As Max and Leo, Tony winner Nathan Lane and Matthew Broderick were clearly in their element on the Broadway stage. But under the close scrutiny of the movie camera, it's harder to compete against the indelible work of their predecessors, Mostel and Wilder. The lengthy scene of Max and Leo's first meeting is almost verbatim from the 1968 film, and while the gifted Lane creates a decent Mostel homage, Broderick strains to recapture Wilder's inspired neurosis. Stroman's direction doesn't help, having opted for a comfortable seat in the center orchestra. The play is everything in this uneven movie, which is alternately groan-inducing and side-splitting.

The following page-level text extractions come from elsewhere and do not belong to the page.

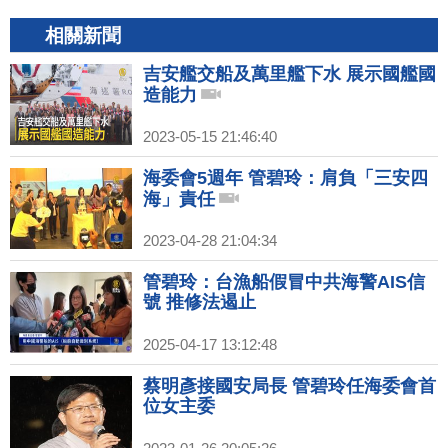
相關新聞
吉安艦交船及萬里艦下水 展示國艦國
造能力
2023-05-15 21:46:40
海委會5週年 管碧玲：肩負「三安四
海」責任
2023-04-28 21:04:34
管碧玲：台漁船假冒中共海警AIS信
號 推修法遏止
2025-04-17 13:12:48
蔡明彥接國安局長 管碧玲任海委會首
位女主委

At least the creators' reverence for the show has allowed hilarious supporting players Gary Beach and Roger Bart a big-screen showcase. Their characters, cross-dressing director Roger DeBris and his catlike assistant Carmen Ghia, take gay stereotypes to such an absurd extreme they become curiously disarming. Beach, another Tony winner, is responsible for the movie's delirious high point, as the fey DeBris, a last-minute replacement in the title role of Springtime for Hitler, exhilarates the audience both onscreen and off (especially when he perches on the edge of the stage a la Judy Garland). In fact, the entire Springtime for Hitler sequence, lavishly mounted and beautifully performed, is the one element here that truly improves on the 1968 original.

New to the company are two movie stars. Will Ferrell is more than adequate as crazed Nazi playwright Franz Liebkind, but he can't eclipse the memory of Kenneth Mars' singular creation in '68. Uma Thurman certainly has the look and limbs for Max's sexy Swedish secretary Ulla, but musicals are not a likely part of her future.

Occasionally, Stroman opens up the show: There's a production number on New York's Fifth Avenue featuring dozens of old women with walkers (Max's primary backers) that's diverting, and a fun sequence as Leo dreams of escaping his accountant's drudgery. But such numbers are even more dynamic in the confines of a Broadway house; the magic doesn't always translate to the more reality-based screen world. Lane's big second-act summation "Betrayed," a showstopper on Broadway, especially suffers as assembled for film.

Those who loved the original Broadway production of The Producers will be pleased that there's a movie faithfully recapturing one of the biggest stage hits of recent years. The rest of us will find sporadic laughs, while wondering what all the fuss was about.